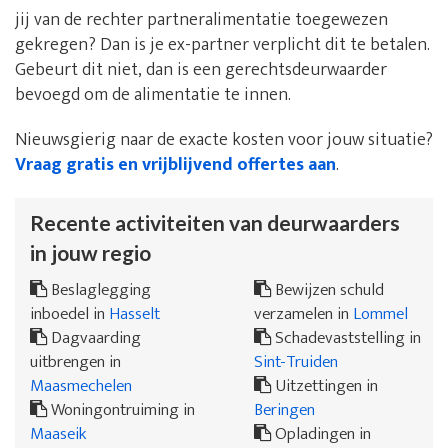
jij van de rechter partneralimentatie toegewezen
gekregen? Dan is je ex-partner verplicht dit te betalen.
Gebeurt dit niet, dan is een gerechtsdeurwaarder
bevoegd om de alimentatie te innen.
Nieuwsgierig naar de exacte kosten voor jouw situatie?
Vraag gratis en vrijblijvend offertes aan
.
Recente activiteiten van deurwaarders
in jouw regio
Beslaglegging
Bewijzen schuld
inboedel in
Hasselt
verzamelen in
Lommel
Dagvaarding
Schadevaststelling in
uitbrengen in
Sint-Truiden
Maasmechelen
Uitzettingen in
Woningontruiming in
Beringen
Maaseik
Opladingen in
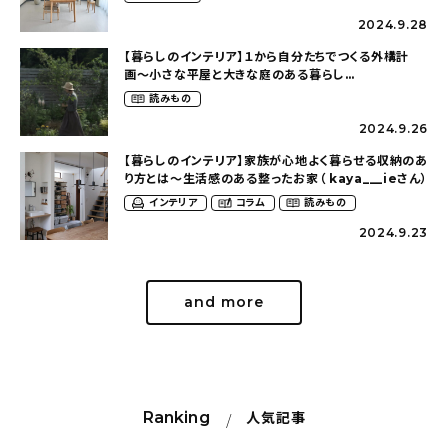
2024.9.28
【暮らしのインテリア】１から自分たちでつくる外構計
画〜小さな平屋と大きな庭のある暮らし
（tsumikiniwaさん）
読みもの
2024.9.26
【暮らしのインテリア】家族が心地よく暮らせる収納のあ
り方とは〜生活感のある整ったお家（ kaya___ieさん）
インテリア
コラム
読みもの
2024.9.23
and more
Ranking
人気記事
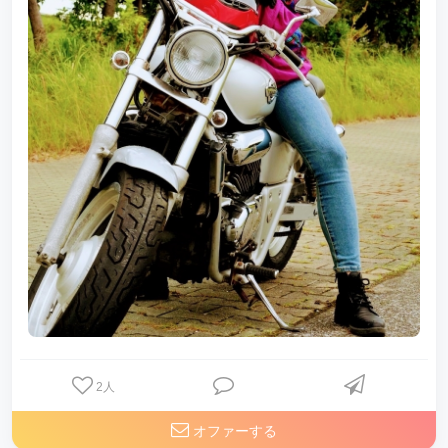
2
人
オファーする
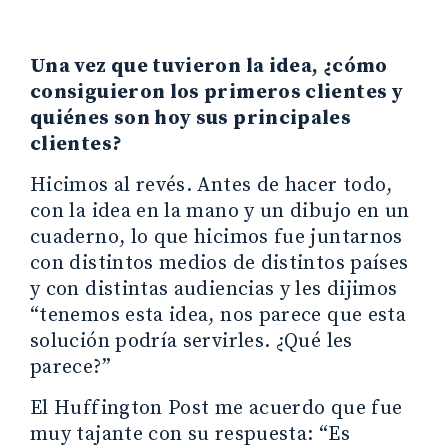
Una vez que tuvieron la idea, ¿cómo
consiguieron los primeros clientes y
quiénes son hoy sus principales
clientes?
Hicimos al revés. Antes de hacer todo,
con la idea en la mano y un dibujo en un
cuaderno, lo que hicimos fue juntarnos
con distintos medios de distintos países
y con distintas audiencias y les dijimos
“tenemos esta idea, nos parece que esta
solución podría servirles. ¿Qué les
parece?”
El Huffington Post me acuerdo que fue
muy tajante con su respuesta: “Es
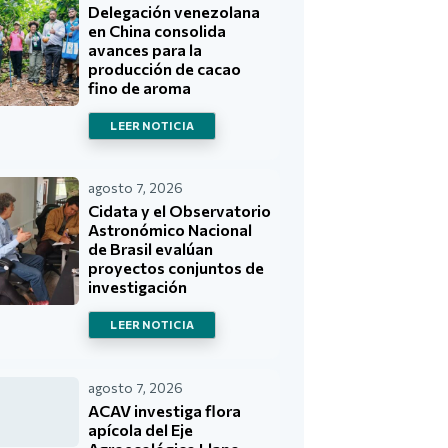
Delegación venezolana
en China consolida
avances para la
producción de cacao
fino de aroma
LEER NOTICIA
agosto 7, 2026
Cidata y el Observatorio
Astronómico Nacional
de Brasil evalúan
proyectos conjuntos de
investigación
LEER NOTICIA
agosto 7, 2026
ACAV investiga flora
apícola del Eje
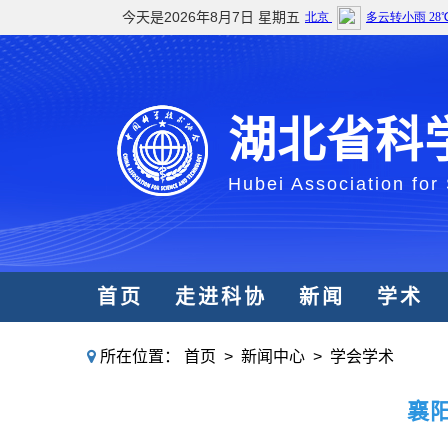
今天是2026年8月7日 星期五
湖北省科
Hubei Association for
首页
走进科协
新闻
学术
所在位置：
首页
>
新闻中心
>
学会学术
襄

+===+

You are asked to output the records precisely as they appear, minus any pictures.

jij van de rechter partneralimentatie toegewezen
gekregen? Dan is je ex-partner verplicht dit te betalen.
Gebeurt dit niet, dan is een gerechtsdeurwaarder
bevoegd om de alimentatie te innen.
Nieuwsgierig naar de exacte kosten voor jouw situatie?
Vraag gratis en vrijblijvend offertes aan
.
Recente activiteiten van deurwaarders
in jouw regio
Beslaglegging
Bewijzen schuld
inboedel in
Hasselt
verzamelen in
Lommel
Dagvaarding
Schadevaststelling in
uitbrengen in
Sint-Truiden
Maasmechelen
Uitzettingen in
Woningontruiming in
Beringen
Maaseik
Opladingen in
2024.9.28
【暮らしのインテリア】１から自分たちでつくる外構計
画〜小さな平屋と大きな庭のある暮らし
（tsumikiniwaさん）
読みもの
2024.9.26
【暮らしのインテリア】家族が心地よく暮らせる収納のあ
り方とは〜生活感のある整ったお家（ kaya___ieさん）
インテリア
コラム
読みもの
2024.9.23
and more
Ranking
人気記事
2
人
オファーする
Una vez que tuvieron la idea, ¿cómo
consiguieron los primeros clientes y
quiénes son hoy sus principales
clientes?
Hicimos al revés. Antes de hacer todo,
con la idea en la mano y un dibujo en un
cuaderno, lo que hicimos fue juntarnos
con distintos medios de distintos países
y con distintas audiencias y les dijimos
“tenemos esta idea, nos parece que esta
solución podría servirles. ¿Qué les
parece?”
El Huffington Post me acuerdo que fue
muy tajante con su respuesta: “Es
Delegación venezolana
en China consolida
avances para la
producción de cacao
fino de aroma
LEER NOTICIA
agosto 7, 2026
Cidata y el Observatorio
Astronómico Nacional
de Brasil evalúan
proyectos conjuntos de
investigación
LEER NOTICIA
agosto 7, 2026
ACAV investiga flora
apícola del Eje
今天是2026年8月7日 星期五
湖北省科
Hubei Association for
首页
走进科协
新闻
学术
所在位置：
首页
>
新闻中心
>
学会学术
襄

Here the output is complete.